Leonard Green would provide the Nordstrom family members with roughly $1 billion in equity to help fund the deal, the sources said.
The family group, which owns 31.2 percent of the 116-year-old retailer, said in June it was looking to take Nordstrom private. It has since been looking for a private equity partner to help support the deal and also held talks with KKR and Apollo.
The deal between Nordstrom and Leonard Green has not been finalized and other parties could make a move to disrupt the talks.
The family group is already talking to banks about raising between $7 billion and $8 billion in debt to finance the deal, and is hoping to submit a formal bid in the next couple of weeks, the sources said. Nordstrom has appointed an independent special committee to evaluate the offer.
Leonard Green has worked with Nordstrom before. The Los Angeles-based private equity firm has a stake in the British fast-fashion line Topshop, which has a partnership with the Seattle-based department store.
KKR and Apollo declined to comment. Nordstrom and Leonard Green didn't immediately respond to a request for comment.
The Nordstrom family is hoping that as a private company, Nordstrom will be able to make investments that help it adapt to the changing retail landscape without worrying about short-term shareholder reaction.
On Monday, Nordstrom announced it will roll out stores without merchandise, similar to concepts offered by e-retailers such as Bonobos and Warby Parker. Its stock slid as much as 5.4 percent to $43.59 on the news.
Other long-term initiatives for Nordstrom include investing in e-commerce, closing underperforming stores and investing in top locations, and expanding its successful discount shopping chain, Nordstrom Rack, according to a source familiar with the situation.
Still, a leveraged buyout of a department store is challenging in 2017. Several private equity backed-retailers have buckled under the weight of large debt loads that have hampered their ability to invest in e-commerce and adapt to the rapidly changing retail industry. Private equity-backed Payless ShoeSource and Gymboree filed for bankruptcy earlier this year, while Neiman Marcus is currently working with restructuring advisors.
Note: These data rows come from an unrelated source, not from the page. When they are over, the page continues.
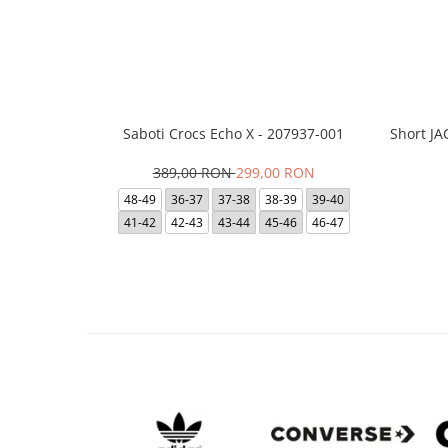
Saboti Crocs Echo X - 207937-001
Short J
389,00 RON
299,00 RON
48-49
36-37
37-38
38-39
39-40
41-42
42-43
43-44
45-46
46-47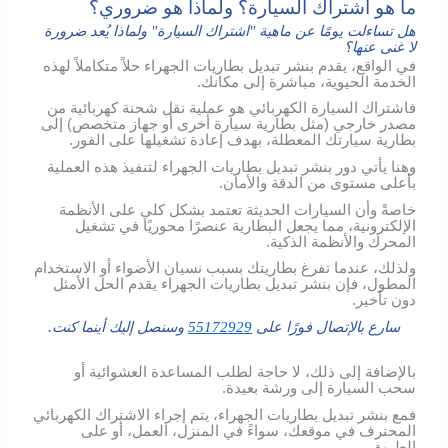
ما هو اشتراك السيارة؟ ولماذا هو ضروري؟
هل تساءلت يومًا عن ماهية "اشتراك السيارة" ولماذا يُعد ضرورة
لا غنى عنها؟
في الواقع، يقدم بنشر تبديل بطاريات الجهراء حلاً متكاملاً لهذه
الخدمة الحيوية، مباشرة إلى مكانك.
فاشتراك السيارة الكهربائي هو عملية نقل شحنة كهربائية من
مصدر خارجي (مثل بطارية سيارة أخرى أو جهاز متخصص) إلى
بطارية سيارتك المعطلة، بهدف إعادة تشغيلها على الفور.
وهنا يأتي دور بنشر تبديل بطاريات الجهراء لتنفيذ هذه العملية
بأعلى مستوى من الدقة والأمان.
خاصةً وأن السيارات الحديثة تعتمد بشكل كلي على الأنظمة
الإلكترونية، مما يجعل البطارية عنصرًا محوريًا في تشغيل
المحرك والأنظمة الذكية.
ولذلك، عندما تفرغ بطاريتك بسبب نسيان الأضواء أو الاستخدام
المطول، فإن بنشر تبديل بطاريات الجهراء يقدم الحل الأمثل
دون تأخير.
سارع بالإتصال فورًا على
55172929
وسنصل إليك أينما كنت.
بالإضافة إلى ذلك، لا حاجة لطلب المساعدة العشوائية أو
سحب السيارة إلى ورشة بعيدة.
فمع بنشر تبديل بطاريات الجهراء، يتم إجراء الاشتراك الكهربائي
المحترف في موقعك، سواءً في المنزل، العمل، أو على
الطريق.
Still, with the Nordstrom family likely to maintain control over the department store's operations, the potential take-private follows a different template than many of its peers.
Nordstrom has long been viewed as the jewel of the department store industry, with an affordable high-end price point that puts it between midtier Macy's and exclusive Neiman Marcus.
The company was quick to spot shoppers shifting to off-price retailers like TJ Maxx and Marshall's and put its efforts behind Nordstrom Rack, its own take on the category. Its investment into e-commerce helped it buck the industry trend last quarter of same-store sales declines.
Still, like all of its peers, it has seen its stock fall this year as investors question whether department stores can compete as shopping habits change.
Nordstrom operates 356 stores, including 121 full-line stores in the United States, Canada and Puerto Rico. Out of those, 221 are Nordstrom Rack stores.
Its Seattle flagship location, modeled after famous European department stores, has restaurants, bars and pop-up shops. Nordstrom is also working on a flagship location at 217 West 57th St., near Manhattan's Central Park.